THE PROBLEM:
Instruction for the entries below: return the part that opens with the line containing "Gesetzge-bungsentwurfs gegenüber den" and closes with the line containing "Визуальный осмотр лучей, пропеллеров", exactly, and no pictures.

(Page-level text extractions)
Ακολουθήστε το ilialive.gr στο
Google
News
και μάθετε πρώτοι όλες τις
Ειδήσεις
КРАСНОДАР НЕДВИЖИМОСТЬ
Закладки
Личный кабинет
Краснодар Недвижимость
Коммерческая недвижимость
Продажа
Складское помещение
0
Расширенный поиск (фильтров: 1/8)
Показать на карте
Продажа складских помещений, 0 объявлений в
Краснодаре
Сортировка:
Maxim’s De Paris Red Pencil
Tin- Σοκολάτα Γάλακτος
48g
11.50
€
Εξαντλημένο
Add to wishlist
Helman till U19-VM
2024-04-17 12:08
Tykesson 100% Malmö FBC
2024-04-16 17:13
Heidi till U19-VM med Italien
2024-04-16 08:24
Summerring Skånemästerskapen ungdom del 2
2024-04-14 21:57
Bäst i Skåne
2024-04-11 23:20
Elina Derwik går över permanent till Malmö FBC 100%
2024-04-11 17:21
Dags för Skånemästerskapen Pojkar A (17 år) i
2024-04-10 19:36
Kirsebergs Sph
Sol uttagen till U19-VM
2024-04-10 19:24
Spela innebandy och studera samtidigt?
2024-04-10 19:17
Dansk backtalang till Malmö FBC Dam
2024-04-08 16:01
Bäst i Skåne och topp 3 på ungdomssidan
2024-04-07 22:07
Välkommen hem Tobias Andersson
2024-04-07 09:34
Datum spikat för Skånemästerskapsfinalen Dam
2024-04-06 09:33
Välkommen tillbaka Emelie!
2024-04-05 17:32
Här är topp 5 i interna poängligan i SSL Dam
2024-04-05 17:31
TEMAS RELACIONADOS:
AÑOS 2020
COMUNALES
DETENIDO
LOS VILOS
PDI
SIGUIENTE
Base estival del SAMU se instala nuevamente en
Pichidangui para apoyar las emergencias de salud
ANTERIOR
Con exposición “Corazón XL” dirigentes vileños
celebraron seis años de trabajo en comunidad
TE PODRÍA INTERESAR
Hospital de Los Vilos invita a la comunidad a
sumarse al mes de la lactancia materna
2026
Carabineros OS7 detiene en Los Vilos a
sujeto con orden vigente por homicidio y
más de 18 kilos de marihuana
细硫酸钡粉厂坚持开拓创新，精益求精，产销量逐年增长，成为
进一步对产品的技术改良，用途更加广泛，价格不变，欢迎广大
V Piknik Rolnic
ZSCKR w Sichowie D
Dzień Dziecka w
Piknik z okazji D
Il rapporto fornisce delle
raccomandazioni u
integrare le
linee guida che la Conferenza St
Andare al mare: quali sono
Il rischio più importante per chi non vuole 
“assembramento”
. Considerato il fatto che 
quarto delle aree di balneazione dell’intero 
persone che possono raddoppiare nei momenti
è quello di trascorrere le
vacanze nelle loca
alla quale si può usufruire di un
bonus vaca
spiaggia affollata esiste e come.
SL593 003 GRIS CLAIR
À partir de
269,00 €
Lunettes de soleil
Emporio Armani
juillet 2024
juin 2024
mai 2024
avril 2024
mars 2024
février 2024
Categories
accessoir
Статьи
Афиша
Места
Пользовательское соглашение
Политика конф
...
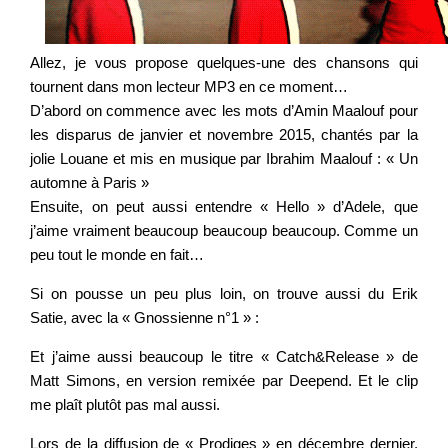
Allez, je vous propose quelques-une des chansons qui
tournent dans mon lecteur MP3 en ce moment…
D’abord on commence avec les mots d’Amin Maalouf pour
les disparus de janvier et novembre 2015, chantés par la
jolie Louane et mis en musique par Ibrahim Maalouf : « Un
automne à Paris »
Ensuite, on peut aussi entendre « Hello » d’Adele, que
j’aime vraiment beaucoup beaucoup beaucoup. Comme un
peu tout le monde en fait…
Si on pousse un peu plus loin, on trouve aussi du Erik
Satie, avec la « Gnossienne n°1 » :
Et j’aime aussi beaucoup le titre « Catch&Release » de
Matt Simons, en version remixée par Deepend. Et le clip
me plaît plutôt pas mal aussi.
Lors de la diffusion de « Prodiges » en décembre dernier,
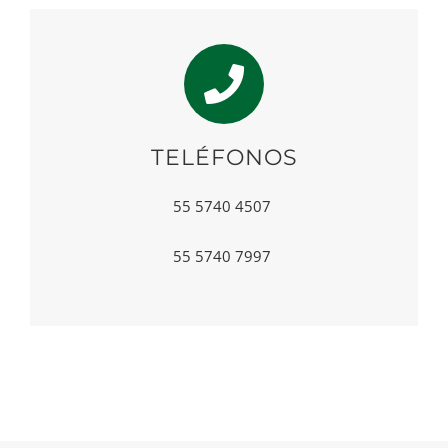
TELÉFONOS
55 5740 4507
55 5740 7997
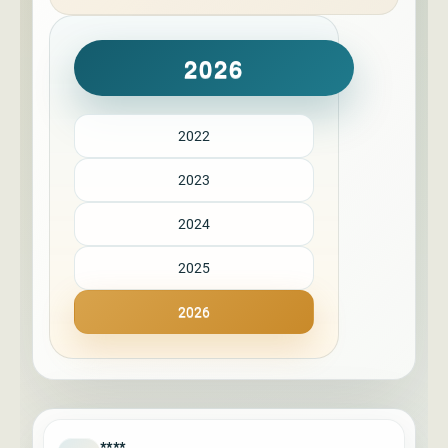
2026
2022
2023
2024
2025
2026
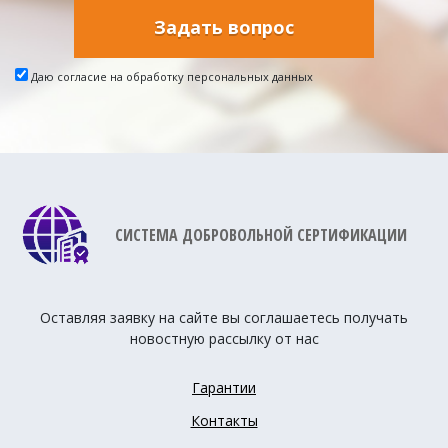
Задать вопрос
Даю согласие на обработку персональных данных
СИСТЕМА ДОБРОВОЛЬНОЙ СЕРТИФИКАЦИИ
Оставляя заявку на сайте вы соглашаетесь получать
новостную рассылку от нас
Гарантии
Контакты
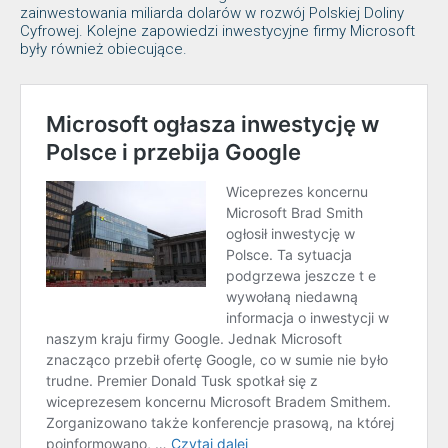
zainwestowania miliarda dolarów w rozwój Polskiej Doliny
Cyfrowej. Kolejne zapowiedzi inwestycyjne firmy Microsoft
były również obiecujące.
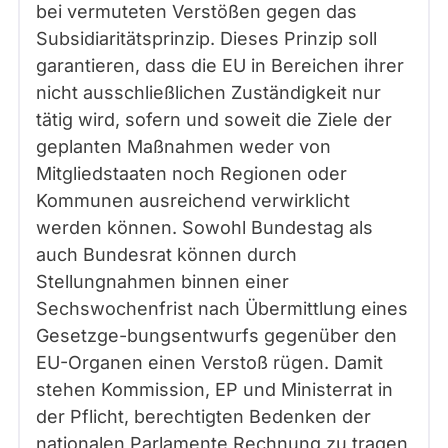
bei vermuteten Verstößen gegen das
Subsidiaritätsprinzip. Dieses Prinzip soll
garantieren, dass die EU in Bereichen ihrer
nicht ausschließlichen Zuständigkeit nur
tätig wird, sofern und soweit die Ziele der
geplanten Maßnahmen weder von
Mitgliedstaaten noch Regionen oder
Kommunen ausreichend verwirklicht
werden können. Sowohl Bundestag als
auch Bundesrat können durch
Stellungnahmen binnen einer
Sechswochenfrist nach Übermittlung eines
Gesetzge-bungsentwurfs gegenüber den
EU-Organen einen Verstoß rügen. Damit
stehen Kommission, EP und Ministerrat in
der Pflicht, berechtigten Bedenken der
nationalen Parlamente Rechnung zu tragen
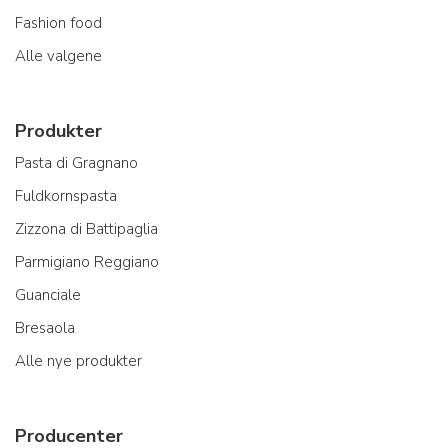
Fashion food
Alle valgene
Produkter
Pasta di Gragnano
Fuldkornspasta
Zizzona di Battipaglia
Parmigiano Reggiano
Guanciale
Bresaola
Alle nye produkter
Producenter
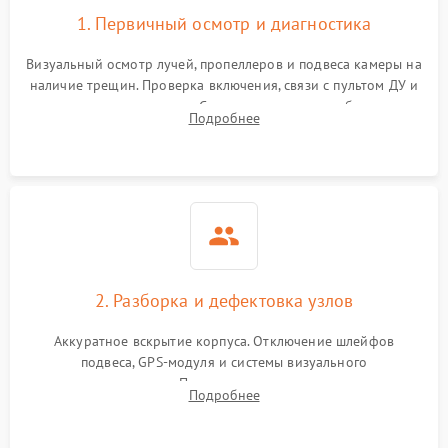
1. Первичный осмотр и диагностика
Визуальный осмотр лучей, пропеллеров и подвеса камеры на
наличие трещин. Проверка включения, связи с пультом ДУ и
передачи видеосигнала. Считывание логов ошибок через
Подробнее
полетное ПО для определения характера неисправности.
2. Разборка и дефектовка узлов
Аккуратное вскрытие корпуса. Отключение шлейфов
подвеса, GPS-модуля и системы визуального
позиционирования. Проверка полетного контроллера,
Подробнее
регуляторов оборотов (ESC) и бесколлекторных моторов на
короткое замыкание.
==
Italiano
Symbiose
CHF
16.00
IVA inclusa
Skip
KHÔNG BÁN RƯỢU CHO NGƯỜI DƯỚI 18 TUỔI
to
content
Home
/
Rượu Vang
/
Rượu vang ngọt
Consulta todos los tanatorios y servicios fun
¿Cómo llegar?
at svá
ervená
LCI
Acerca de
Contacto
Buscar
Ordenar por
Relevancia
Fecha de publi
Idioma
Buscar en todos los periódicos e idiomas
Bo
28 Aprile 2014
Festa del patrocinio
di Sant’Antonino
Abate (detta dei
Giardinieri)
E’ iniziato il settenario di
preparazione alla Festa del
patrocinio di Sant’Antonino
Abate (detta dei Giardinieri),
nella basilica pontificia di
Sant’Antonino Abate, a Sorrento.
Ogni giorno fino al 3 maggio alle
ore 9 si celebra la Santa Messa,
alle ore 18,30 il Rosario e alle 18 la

REPLY:
Gesetzge-bungsentwurfs gegenüber den
EU-Organen einen Verstoß rügen. Damit
stehen Kommission, EP und Ministerrat in
der Pflicht, berechtigten Bedenken der
nationalen Parlamente Rechnung zu tragen
Fashion food
Alle valgene
Produkter
Pasta di Gragnano
Fuldkornspasta
Zizzona di Battipaglia
Parmigiano Reggiano
Guanciale
Bresaola
Alle nye produkter
Producenter
1. Первичный осмотр и диагностика
Визуальный осмотр лучей, пропеллеров и подвеса камеры на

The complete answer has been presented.